The game at Stamford bridge was a tale of two halves as the Blues struggled in the first half and then comprehensively took over the second half to win the game.
Tim Sherwood deployed a five man midfield against Chelsea and that made life tough for their Chelsea counterparts. Emmanuel Adebayor often dropped deep to support the midfield and this tactic smothered the Chelsea midfielders’ creativity, as a result of which Spurs enjoyed a larger share of ball possession and were ever-present in Chelsea’s half for the first 45 minutes.
Jose Mourinho opted to keep Oscar on the bench, as Frank Lampard started in midfield along with Nemanja Matic for Chelsea. The Englishman endured a rather frustrating first half as he was replaced by Oscar at half-time. The Brazilian’s introduction to the team brought an added energy and more quality on the ball.
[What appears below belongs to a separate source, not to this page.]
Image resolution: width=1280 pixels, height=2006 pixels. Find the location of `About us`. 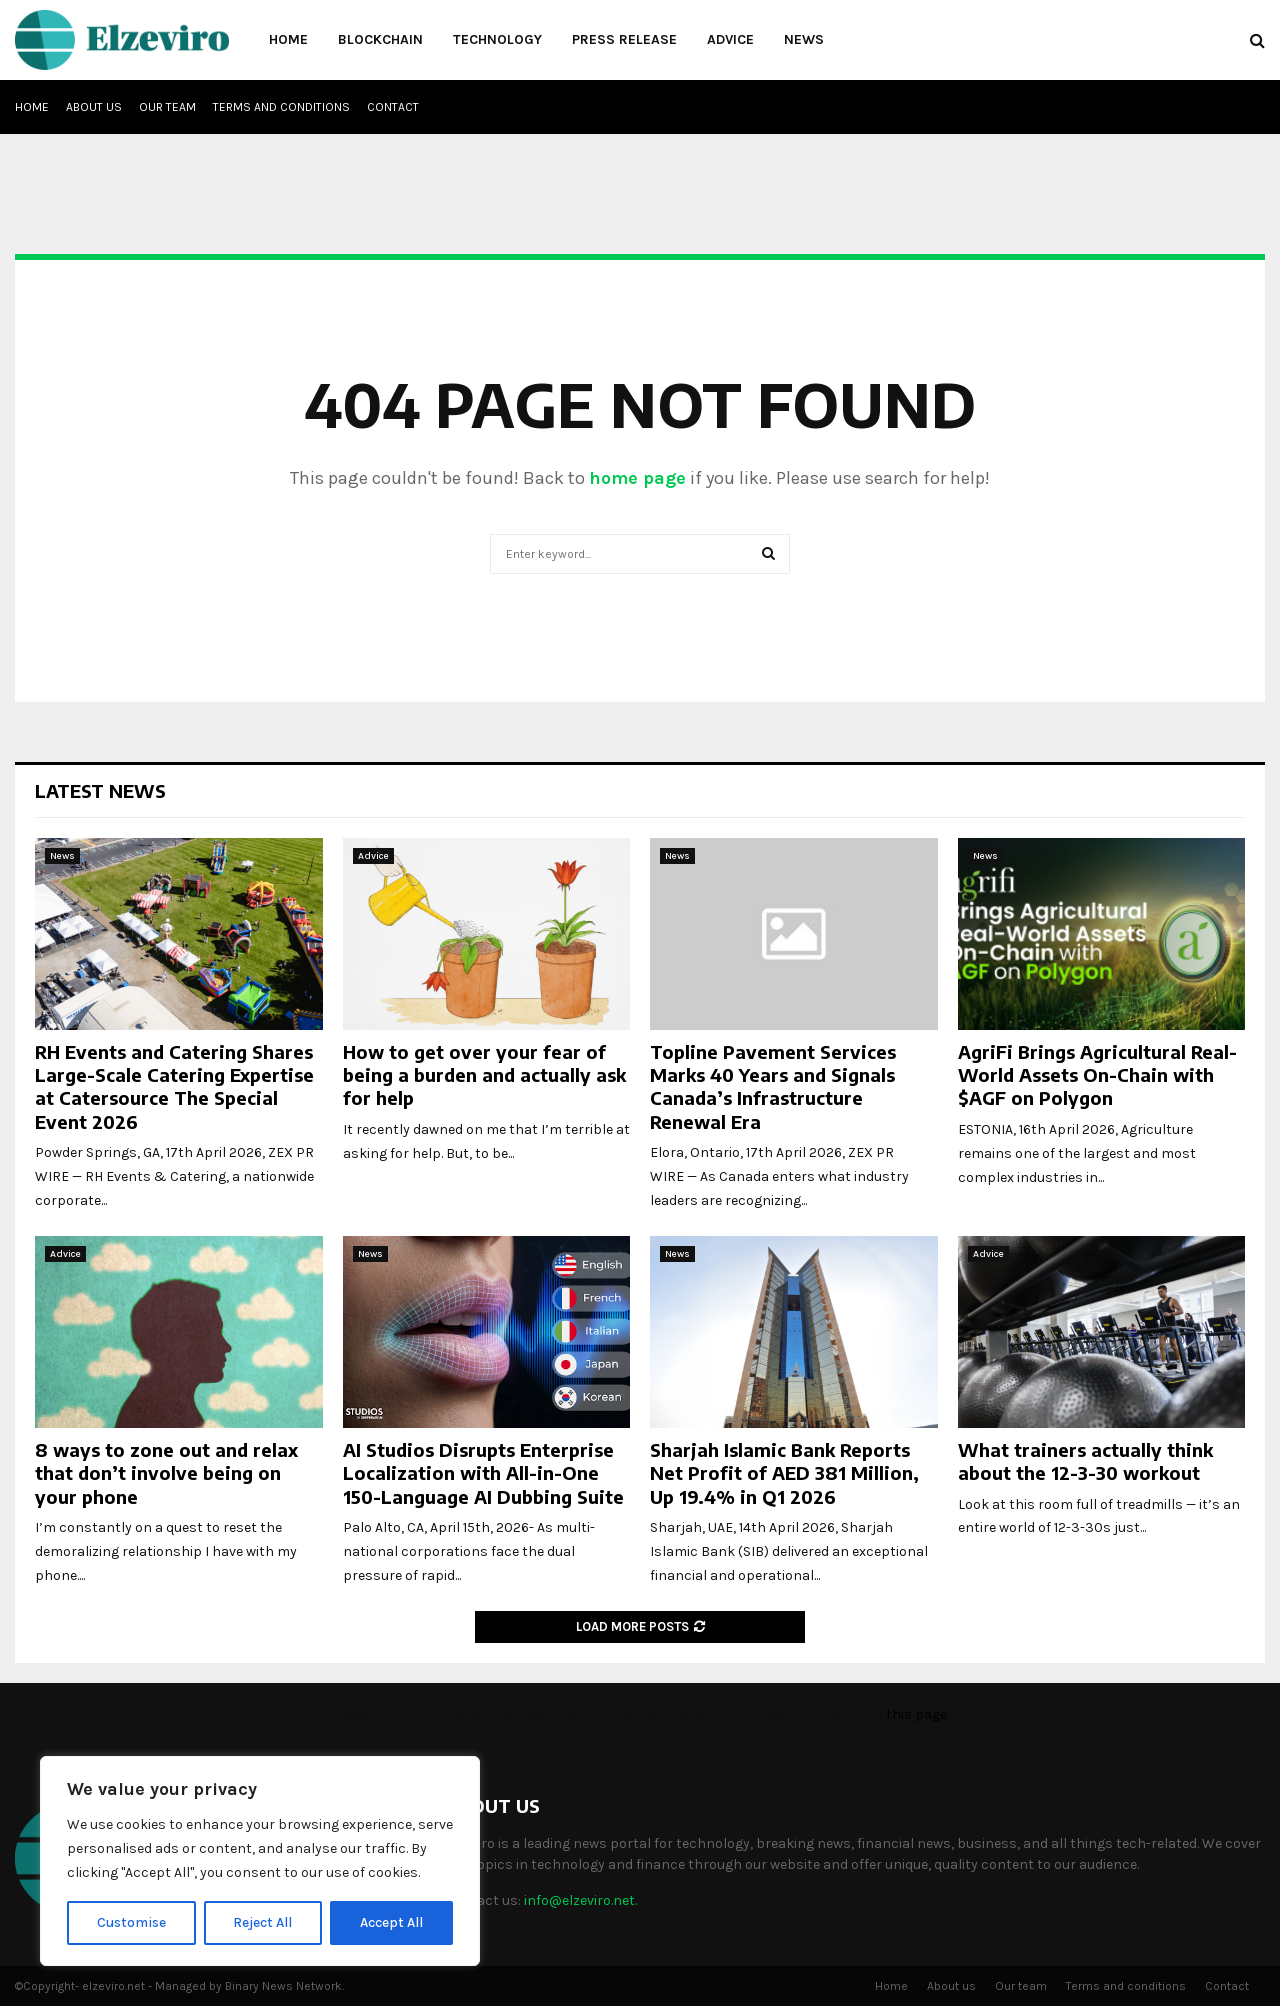 About us is located at coordinates (94, 107).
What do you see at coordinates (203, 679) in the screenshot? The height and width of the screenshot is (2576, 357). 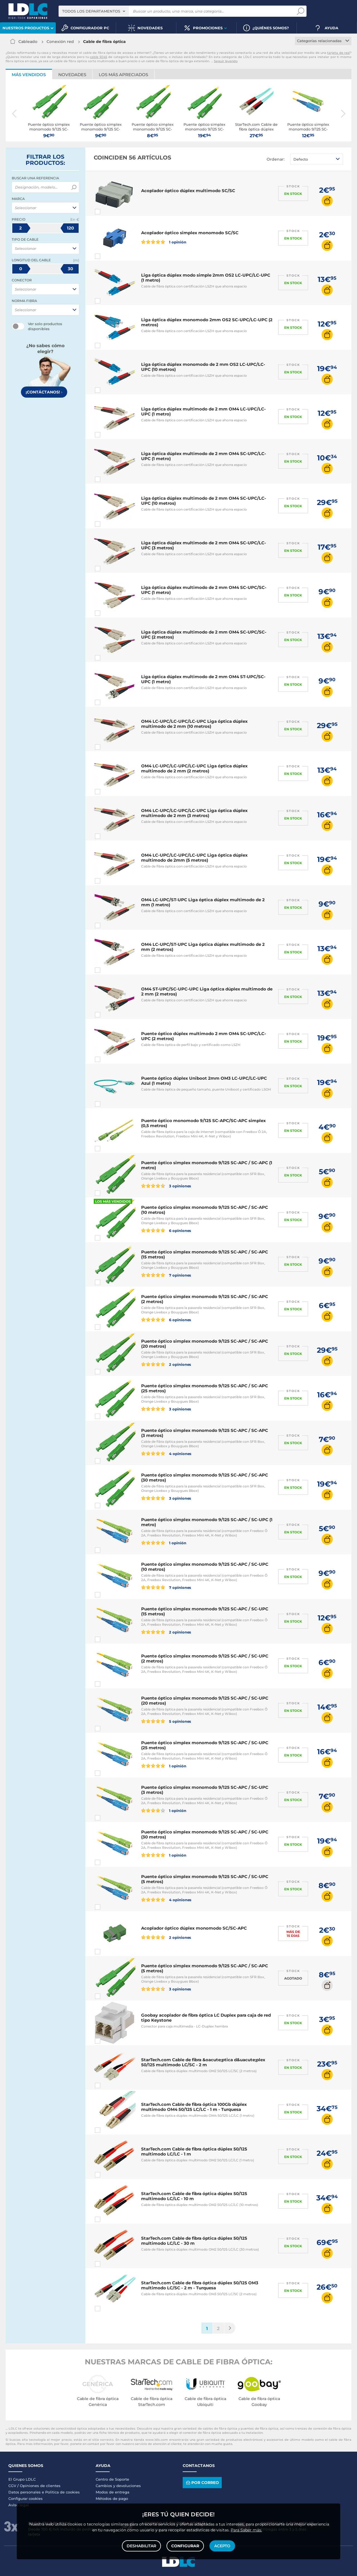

The substitution proved pivotal as Oscar enabled Chelsea to retain more ball possession and galvanised the team to script a turnaround. The Brazilian made 37 passes in the game completing 32 of them, whereas, Lampard only made 22 passes before getting substituted. It can be seen in the following passing map that Lampard made most of his passes in Chelsea’s own half, whereas, Oscar provided more support going forward and majority of his passes were made in Tottenham’s half.
Lampard was certainly not at his usual best against Spurs as he hardly presented any threat going forward, the picture becomes more gloomy when we take a closer look at the passes made by him in the opposition’s final third.
The Englishman made only 8 passes in the opposition’s final third with only 2 of them successfully finding a Chelsea player. On the other hand Oscar displayed a better passing range in Tottenham’s final third with 11 successful passes and 18 passes in total.
Now moving away from individual comparison, let us have a look at what Oscar brought to the team as a player in the second half. It is interesting to see that 16 passes out of total 69 passes made by Chelsea in the final third in the second half were made by the Brazilian, accounting for almost one-fourth of the total passes. The percentage soars up to over one-fourth in the case of successful passes made, as 11 out of 42 successful passes were made by the attacking midfielder. A graphical representation of all passes made by Chelsea in the final third for the second half is presented below.
His numbers for passes made across the pitch is equally impressive when compared to all other midfielders deployed by Jose Mourinho in that game. The table below provides the data on the total passes, successful passes and success rate of the passes made by all Chelsea midfielders against Tottenham.
Even after missing the complete first half, the Brazilian made an impressive 37 passes in the game, only 3 less than the mercurial Eden Hazard. He also had an impressive completion rate of 86%, only behind fellow Brazilians Willian and Ramires.
The passing contribution played a significant role in turning the tide for Chelsea. Oscar’s quality on the ball and incisive passing were crucial as Chelsea pushed aggressively in the second half for the elusive first goal. The table toppers registered a disappointing 48% ball possession in front of their home crowd in the first half but with the addition of Oscar, the team dominated with 58% of ball possession in the last 45 minutes.
Chelsea stepped-up their game in the second half, eventually winning the match 4-0 with goals from Samuel Eto’o, Eden Hazard and a brace from Demba Ba. Chelsea had nine goal attempts in the second half, up from only two efforts in the first half.
The Brazilian was instrumental behind scripting a memorable victory for Chelsea and the Blues’ fans would be expecting more of the same from Oscar as Chelsea enter the business end of the season.